RYSZARD MACIEJNY - Lokalny prekursor biegania na nartach

KUDOWA-ZDRÓJ (inf. wł.). Sporty zimowe, a szczególnie narciarstwo biegowe, stały się domeną podorlickiego miasteczka. Dziś coraz częściej ono gości u siebie również utytułowanych biathlonistów, którzy znajdują w nim dla treningów doskonałe warunki. Tutejsze walory naturalne doceniają także organizatorzy dużych imprez, lokując w nich ważne i ważniejsze zawody. Przy tym wszystkim mało kto wie, że współczesnym "odkrywcą" Dusznik-Zdroju dla białych szaleństw jest były nauczyciel wychowania fizycznego Ryszard Maciejny.


Ryszard Maciejny włączył się w jubileuszowe obchody narciarstwa biegowego i istnienia MKS-u Duszniki-Zdrój

- Z rodzicami mieszkałem w Szczytnej przy ulicy Szklarskiej. Po Niemcach, byłych mieszkańcach domu, który stał się naszą własnością, pozostały narty zjazdowe z zamykaniem kandachowym. Bardzo mnie kusiły, więc zacząłem na nich jeździć po okolicznych górkach i pagórkach. Dzięki nim stawałem się coraz większym pasjonatem narciarstwa. A działo się to jeszcze w okresie, kiedy zacząłem chodzić do szkoły podstawowej - przywołuje tamtej czasy p. Ryszard. - Właśnie w podstawówce po raz pierwszy zetknąłem się z nartami biegowymi. Powiedziano nam, co i jak i pozwolono spróbować innej frajdy. Bardzo przypadła mi do gustu...

Od tamtego czasu, w okresie zimowym, drogę z domu na Boborownikach do szkoły Rysiek pokonywał trasą m.in. wzdłuż Bystrzycy Dusznickiej. A ponieważ często bywało, że wychodził na ostatnią chwilę, więc zasuwał na deskach, aż niekiedy się za nim kurzyło. Kurzyło się także, gdy już jako Rychu zdecydowanie rozszerzył krąg swoich sportowych zainteresowań o kolejne dyscypliny sprzyjające ogólnemu rozwojowi, w tym o piłkę nożną. W tamtym czasie związał się ze szczytniańskim "Hutnikiem", a nieco później z Liceum Ogólnokształcącym o profilu sportowym w Szklarskiej Porębie.

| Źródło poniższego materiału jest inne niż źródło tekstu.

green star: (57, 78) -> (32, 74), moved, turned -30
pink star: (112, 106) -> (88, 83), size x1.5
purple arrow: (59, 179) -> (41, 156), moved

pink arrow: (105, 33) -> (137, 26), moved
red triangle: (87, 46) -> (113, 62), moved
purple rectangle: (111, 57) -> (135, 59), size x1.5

- Po odbyciu służby wojskowej powróciłem do Szczytnej i będąc nauczycielem wuefu rozwinąłem w niej narciarstwo klasyczne i lekkoatletykę. Zaowocowało to uzyskaniem bardzo dobrych wyników przez niektórych moich wychowanków ze "Szczytnika". Ten klub liczył się w okręgu wrocławskim lokowanym w krajowej czołówce - kontynuuje R. Maciejny. - Później zostałem dyrektorem szkoły w Jeleniowie, gdzie założyłem "Victorię". Klub swoją opieką objęły Ludowe Zespoły Sportowe. Postawiliśmy na narciarstwo biegowe. Stało się tak popularne, że zajęcia prowadziliśmy nawet ze 180 dziećmi. Z kolei los rzucił mnie do szkoły w Dusznikach. Zostałem jej wicedyrektorem. Wspólnie z dyrektorem Zdzisławem Cetnarowiczem założyliśmy "Muflona" mocno usportowiając naszych uczniów. Do tego stopnia, że jako klub wygraliśmy igrzyska województwa wrocławskiego.

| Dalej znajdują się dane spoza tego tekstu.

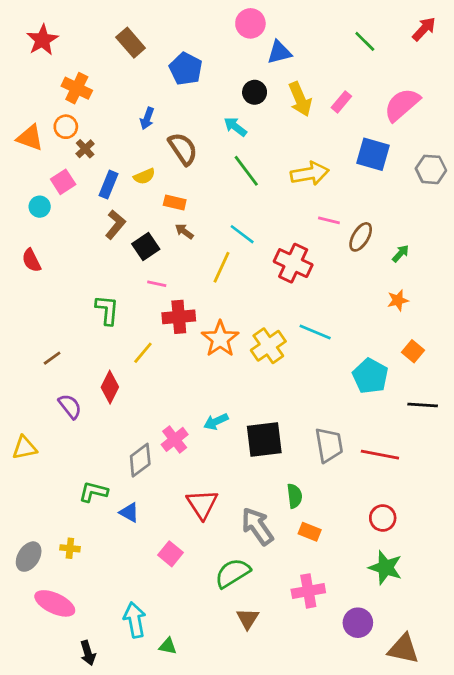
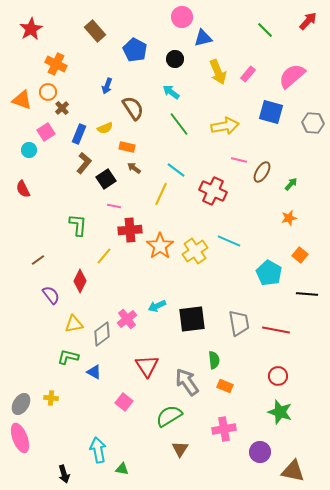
black circle: (255, 92) -> (175, 59), moved
yellow triangle: (24, 448) -> (74, 324), moved
pink ellipse: (55, 603) -> (20, 438), moved, turned 44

W roku 1972 w dusznickiej szkole utworzono klasy sportowe. Nadano temu odpowiednią rangę, ze ślubowaniem uczniów przeprowadzonym na placu Obrońców Warszawy. Intensywna, ale przemyślana praca dydaktyczna zaowocowała tym, że Duszniki-Zdrój bardzo szybko mogły pochlubić się posiadaniem czwartej drużyny sportów zimowych w Polsce.

- Oczywiście, że nie zawsze szło nam dobrze, na przykład we znaki dawał się problem smarowania nart. Nie posiadaliśmy odpowiedniego klistru i podgrzewania, nie mogliśmy szybko zadziałać przy zmieniających się warunkach pogodowych. Chęć popularyzowania narciarstwa biegowego na naszym terenie, wyłapywania dla niego młodych talentów stanowiła w tym przypadku siłę wyższą - podkreśla rozmówca. Jego kolejnym etapem pracy zawodowej stała się Szczytna, w której przyłożył rękę do zawiązania się "Sudetów". W ich przypadku również postawił na lekkoatletykę, w tym sztafety olimpijskie...

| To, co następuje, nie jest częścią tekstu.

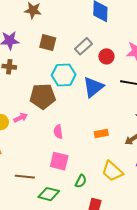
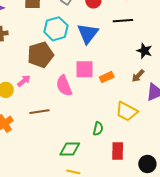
pink semicircle: (58, 132) -> (64, 86), size x1.5
pink square: (59, 161) -> (85, 69), moved
brown line: (25, 177) -> (39, 112), moved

Dziś z pozycji Kudowy-Zdroju, w której mieszka ze swoją rodziną, Ryszard Maciejny z satysfakcją obserwuje postępujący rozwój klubów i dyscyplin, w których powstaniu na ziemi kłodzkiej był bezpośrednio lub pośrednio uczestnikiem. Jest przekonany, że dla narciarstwa biegowego, powiązanego z nim biathlonu, dla narciarstwa zjazdowego ten subregion po prostu jest namaszczony.